Semacam aturan tidak tertulis Mafia atau Cartel berupa suatu kesepakatan tidak tertulis yang lazimnya disebut sebagai suatu sikap saling mengerti atau sama-sama tahu dan/atau saling menghargai antara sesama anggota kelompok bajingan.
Ringkasnya berita tersebut tidak sekedar memberikan laporan terbuka tentang alat negara yang berhasil melakukan penangkapan terhadap sopir dan kernet mobil tangki yang bernomor Polisi B 9221 SFV serta menggunakan nomor lambung JMB-021, yang kencing di gudang illegal berbuah tindakan hukum Pidana.
Akan tetapi jauh dari semua laporan tentang kisah penangkapan pekerja-pekerja dunia hitam tersebut lebih luas karya jurnalis tersebut memberikan isyarat kepada publik tentang bagaimana negara mengakui dan membenarkan adanya kejahatan dalam pengelolaan Sumber Daya Alam serta tentang bagaimana hukum tertindas oleh kekuasaan sekelompok manusia biadab yang memiliki kekuatan yang terorganisir dan terstruktur serta secara masif.

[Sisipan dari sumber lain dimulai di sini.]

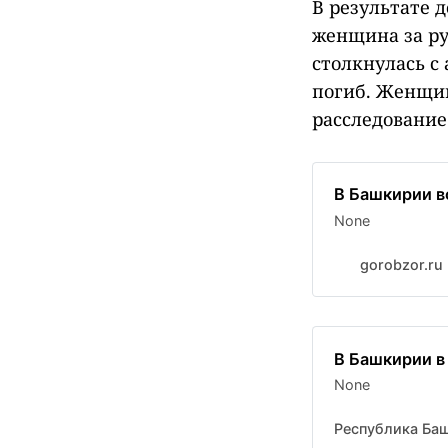
В результате 
женщина за ру
столкнулась с
погиб. Женщин
расследование
В Башкирии в
None
gorobzor.ru
В Башкирии в
None
Республика Ба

Penangkapan itu sendiri menghendaki hukum lebih membuka diri guna membuktikan fungsi dan kemanfaatan hukum sebagaimana mestinya yaitu dengan cara menemukan dan meminta pertanggungjawaban hukum siapa kepada siapa saja yang terbukti sebagai orang yang paling harus bertanggungjawab dalam persoalan pelanggaran terhadap baik sebagian maupun secara keseluruhan ketentuan-ketentuan pidana minyak dan gas bumi.
Karya besar Jurnalistik tersebut menghendaki agar hukum benar-benar tegak dan tidak terhenti sebatas menjadikan pihak yang telah diamankan sebagai tumbal hidup bagi kepentingan upaya perlindungan terhadap nama-nama tertentu, akan tetapi menghendaki penegakan hukum yang mampu menemukan dan meminta pertanggungjawaban hukum para pelaku dan serta kejahatan lainnya seperti menemukan para cukong sebagai pemodal dan pihak penampung atau penadah minyak illegal atau haram tersebut yang patut diduga kuat untuk diyakini mereka adalah pihak konsument minyak industri.

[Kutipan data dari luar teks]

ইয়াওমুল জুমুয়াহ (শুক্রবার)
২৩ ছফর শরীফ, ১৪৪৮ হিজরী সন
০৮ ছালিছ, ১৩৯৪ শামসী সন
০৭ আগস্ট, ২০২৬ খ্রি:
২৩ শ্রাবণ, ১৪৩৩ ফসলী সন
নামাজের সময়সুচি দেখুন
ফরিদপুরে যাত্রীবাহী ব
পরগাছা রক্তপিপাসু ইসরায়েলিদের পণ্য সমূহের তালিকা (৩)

Termasuk tuntutan agar hukum dengan segala instrumentnya mampu mengungkap hal terbesar dari prilaku penyimpangan distribusi dan indutri BBM tersebut, yaitu pemanfaatan disparitas antara harga subsidi dan non subsid yang bermuara kepada kejahatan Tindak Pidana Korupsi serta merupakan motivator bagi pelaksanaan kegiatan pertambangan illegal (Illegal Drilling) yang patut diduga melibatkan oknum-oknum berkompeten dalam hal pengelolaan Bahan Bakar Minyak dan serta penerima hak pengelolaan keuangan negara, seperti pihak Pertamina, SKK atau Hiswana Migas ataupun BP Migas, oknum management atau unsur pimpinan PT Elnusa Petrofin itu sendiri serta tidak menutup kemungkinan melibatkan Stasiun Pengisian Bahan Bakar Umum (SPBU) yang menjadi tujuan penditribusian minyak itu sendiri.

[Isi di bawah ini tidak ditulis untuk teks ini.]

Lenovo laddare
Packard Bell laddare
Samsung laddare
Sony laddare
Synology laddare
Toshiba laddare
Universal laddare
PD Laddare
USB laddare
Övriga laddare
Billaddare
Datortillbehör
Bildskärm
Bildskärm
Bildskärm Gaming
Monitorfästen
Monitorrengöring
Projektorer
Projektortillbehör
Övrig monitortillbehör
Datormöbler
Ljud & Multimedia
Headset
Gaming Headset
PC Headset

Berawal dari keuntungan yang teramat sangat menjanjikan tersebut melahirkan perbuatan jahat lainnya yaitu berupa pelanggaran terhadap ketentuan Pasal 53 huruf b Undang-Undang Nomor 22 Tahun 2001 Tentang Minyak dan Gas Bumi, dengan amanat “Pengangkutan sebagaimana dimaksud dalam Pasal 23 tanpa Izin Usaha Pengangkutan dipidana dengan pidana penjara paling lama 4 (empat) tahun dan denda paling tinggi Rp 40.000.000.000,00 (empat puluh miliar rupiah).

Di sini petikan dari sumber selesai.